Data silos make multi-outlet control much harder. Non-networked systems store data locally. Modern research on multi-location inventory management shows that operators gain control only when all locations share a real-time data source. As noted by Spindl on POS–inventory integration, integrating these systems reduces errors and prevents stockouts and overstocking issues often highlighted by inventory specialists.
Last but not least, feature gating punishes growth right when you need insight. Many vendors use tiered pricing where reporting and multi-outlet tools only appear in top-tier plans. For instance, StoreHub pricing involves different plans and add-on fees for employee management or unlimited history. Industry reports, such as the Cin7 POS features report, confirm that advanced analytics are frequently locked away from entry-level users.
Embrace the Future of F&B with Eats365
The evolving Malaysian F&B landscape demands a powerful, compliant, and integrated POS solution. Eats365 offers a reliable, cloud-based POS that streamlines operations, supports LHDN e-invoicing compliance, and handles diverse payment methods — from QR ordering to DuitNow. Give your restaurant a system designed for growth and efficiency. Contact Eats365 today to discover how our comprehensive restaurant POS can raise your operational standards.
General FAQs
Q: Do any Malaysian POS systems offer real-time analytics and reporting for restaurant owners?
Yes. Modern cloud pos platforms like Eats365 provide live dashboards and real-time analytics for sales, margins, and labor. While enterprise systems like Xilnex also offer centralized dashboards, be aware that advanced reporting is often reserved for higher-priced subscription tiers in many systems like StoreHub.
Q: What integration capabilities should I look for in a restaurant POS system for my Malaysian food business?

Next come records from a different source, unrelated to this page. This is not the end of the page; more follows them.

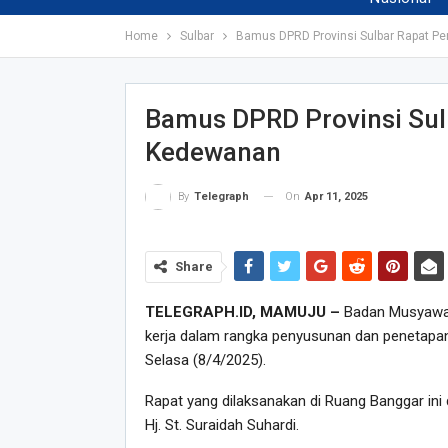
Home
Sulbar
Bamus DPRD Provinsi Sulbar Rapat P
Bamus DPRD Provinsi Sul
Kedewanan
On
Apr 11, 2025
By
Telegraph
Share
TELEGRAPH.ID, MAMUJU –
Badan Musyawar
kerja dalam rangka penyusunan dan penetapan
Selasa (8/4/2025).
Rapat yang dilaksanakan di Ruang Banggar ini 
Hj. St. Suraidah Suhardi.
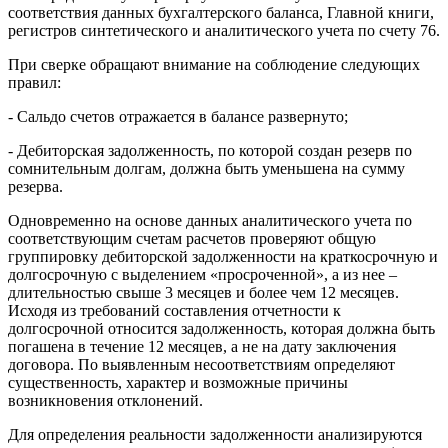
соответствия данных бухгалтерского баланса, Главной книги,
регистров синтетического и аналитического учета по счету 76.
При сверке обращают внимание на соблюдение следующих
правил:
- Сальдо счетов отражается в балансе развернуто;
- Дебиторская задолженность, по которой создан резерв по
сомнительным долгам, должна быть уменьшена на сумму
резерва.
Одновременно на основе данных аналитического учета по
соответствующим счетам расчетов проверяют общую
группировку дебиторской задолженности на краткосрочную и
долгосрочную с выделением «просроченной», а из нее –
длительностью свыше 3 месяцев и более чем 12 месяцев.
Исходя из требований составления отчетности к
долгосрочной относится задолженность, которая должна быть
погашена в течение 12 месяцев, а не на дату заключения
договора. По выявленным несоответствиям определяют
существенность, характер и возможные причины
возникновения отклонений.
Для определения реальности задолженности анализируются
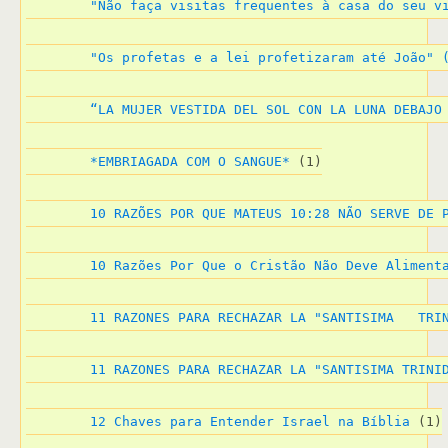
"Não faça visitas frequentes à casa do seu v
"Os profetas e a lei profetizaram até João" 
“LA MUJER VESTIDA DEL SOL CON LA LUNA DEBAJO
*EMBRIAGADA COM O SANGUE*
 (1)
10 RAZÕES POR QUE MATEUS 10:28 NÃO SERVE DE 
10 Razões Por Que o Cristão Não Deve Aliment
11 RAZONES PARA RECHAZAR LA "SANTISIMA   TRI
11 RAZONES PARA RECHAZAR LA "SANTISIMA TRINI
12 Chaves para Entender Israel na Bíblia
 (1)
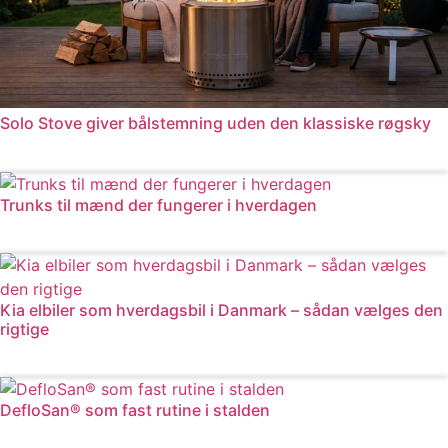
Solo Stove giver bålstemning uden den klassiske røgsky
Læs mere
Trunks til mænd der fungerer i hverdagen
Læs mere
Kia elbiler som hverdagsbil i Danmark – sådan vælges den
rigtige
Læs mere
DefloSan® som fast rutine i stalden
Læs mere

You should prioritize a system that offers built-in LHDN e-invoicing compliance and native support for local payment rails like DuitNow QR and major e-wallets. Additionally, look for seamless links to delivery platforms (GrabFood/Foodpanda), accounting software (Xero), and the ability to add modular hardware like KDS or self-service kiosks.
Q: Which POS system can help me manage multiple restaurant locations more efficiently?
Cloud-first platforms like Eats365 are specifically designed for multi-location management, allowing you to sync menu and inventory data across all branches instantly using lightweight iPad hardware. While traditional enterprise systems like Xilnex and Zeoniq offer multi-site features, they often require more complex on-premise infrastructure at each new location.
Q: Which POS system is best for a small restaurant in Kuala Lumpur that needs e-invoice capabilities and multi-payment support?
Eats365 is highly recommended for this scenario as it features built-in LHDN e-invoicing integration and sophisticated payment routing for DuitNow QR and e-wallets. Its BYOD iPad model also helps smaller restaurants minimize the high upfront costs associated with proprietary hardware.
Q: What are the top cloud-based POS solutions for restaurants in Malaysia that support QR code payments?
Eats365 and StoreHub are the leading choices. Eats365 provides an integrated flow for DuitNow QR and diverse e-wallets, ensuring sales data and payments reconcile automatically. StoreHub is also a strong contender with its native DuitNow QR integration designed for fast, scan-to-pay casual dining environments.
Q: How much should I budget for implementing Eats365 POS system in my Malaysian restaurant?
Software fees for Eats365 start at RM 99 per month. Because it supports a BYOD (Bring Your Own Device) model for iPads, you can save on initial hardware costs. However, you should budget for potential add-ons such as expansion modules for kiosks or additional registers as your business grows.